● Work to be completed
Every line from the top of the records through the one bearing "Если вы использовали" is to be reproduced exactly, and pictures are to be left out.

● Data supplied
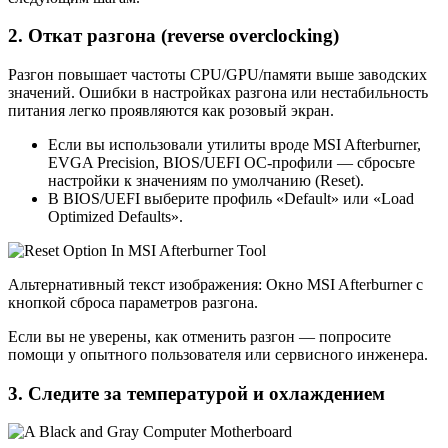
2. Откат разгона (reverse overclocking)
Разгон повышает частоты CPU/GPU/памяти выше заводских
значений. Ошибки в настройках разгона или нестабильность
питания легко проявляются как розовый экран.
Если вы использовали утилиты вроде MSI Afterburner,
EVGA Precision, BIOS/UEFI OC-профили — сбросьте
настройки к значениям по умолчанию (Reset).
В BIOS/UEFI выберите профиль «Default» или «Load
Optimized Defaults».
Альтернативный текст изображения: Окно MSI Afterburner с
кнопкой сброса параметров разгона.
Если вы не уверены, как отменить разгон — попросите
помощи у опытного пользователя или сервисного инженера.
3. Следите за температурой и охлаждением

● Answer section
2. Откат разгона (reverse overclocking)
Разгон повышает частоты CPU/GPU/памяти выше заводских
значений. Ошибки в настройках разгона или нестабильность
питания легко проявляются как розовый экран.
Если вы использовали утилиты вроде MSI Afterburner,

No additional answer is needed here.